» WORK ORDER: Among the entries below, find the lines with "ГОСТ" and copy them.

» INFORMATION PROVIDED:

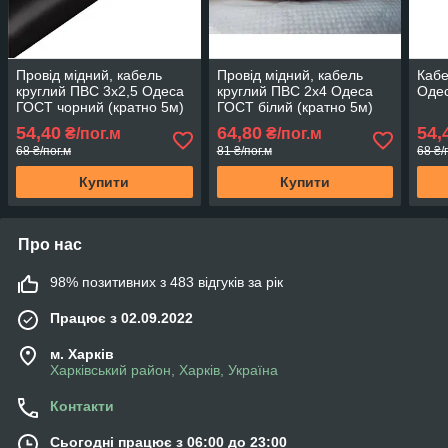
Провід мідний, кабель
Провід мідний, кабель
Кабе
круглий ПВС 3х2,5 Одеса
круглий ПВС 2х4 Одеса
Одес
ГОСТ чорний (кратно 5м)
ГОСТ білий (кратно 5м)
54,40
64,80
54,
₴/пог.м
₴/пог.м
68 ₴/пог.м
81 ₴/пог.м
68 ₴/
Купити
Купити
Про нас
98% позитивних з 483 відгуків за рік
Працює з 02.09.2022
м. Харків
Харківський район, Харків, Україна
Контакти
Сьогодні працює з 06:00 до 23:00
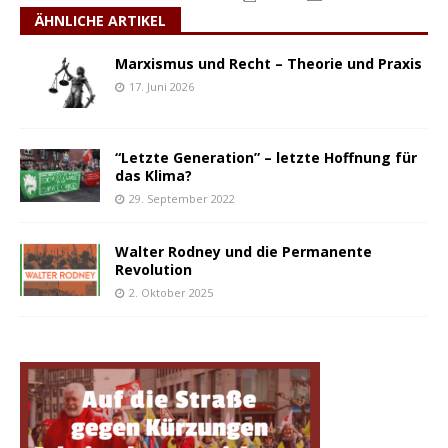
ÄHNLICHE ARTIKEL
Marxismus und Recht – Theorie und Praxis
17. Juni 2026
“Letzte Generation” – letzte Hoffnung für
das Klima?
29. September 2022
Walter Rodney und die Permanente
Revolution
2. Oktober 2025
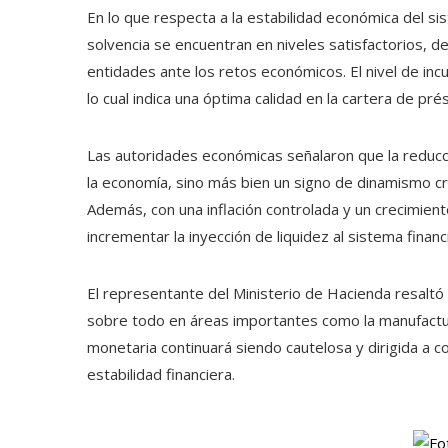
En lo que respecta a la estabilidad económica del sis
solvencia se encuentran en niveles satisfactorios, d
entidades ante los retos económicos. El nivel de inc
lo cual indica una óptima calidad en la cartera de pr
Las autoridades económicas señalaron que la reducc
la economía, sino más bien un signo de dinamismo cre
Además, con una inflación controlada y un crecimien
incrementar la inyección de liquidez al sistema financ
El representante del Ministerio de Hacienda resaltó
sobre todo en áreas importantes como la manufactura,
monetaria continuará siendo cautelosa y dirigida a c
estabilidad financiera.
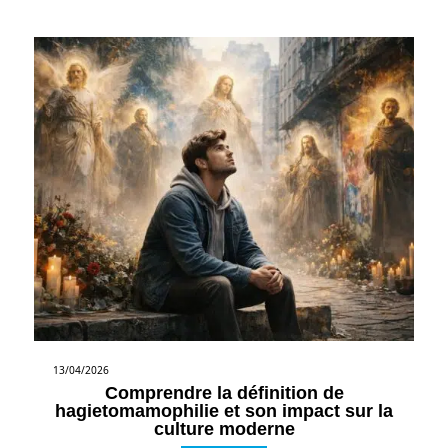
13/04/2026
Comprendre la définition de
hagietomamophilie et son impact sur la
culture moderne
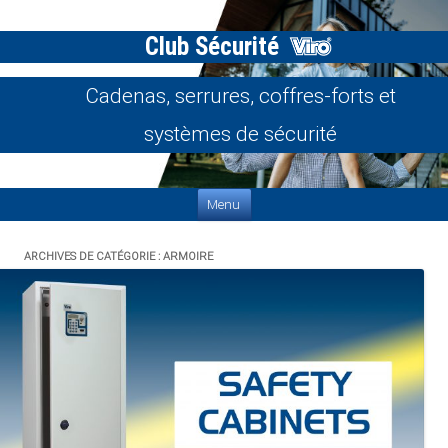
Club Sécurité
Cadenas, serrures, coffres-forts et
systèmes de sécurité
Aller au contenu
Menu
ARCHIVES DE CATÉGORIE :
ARMOIRE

» RESULT FOR THIS TASK:
ГОСТ чорний (кратно 5м)
ГОСТ білий (кратно 5м)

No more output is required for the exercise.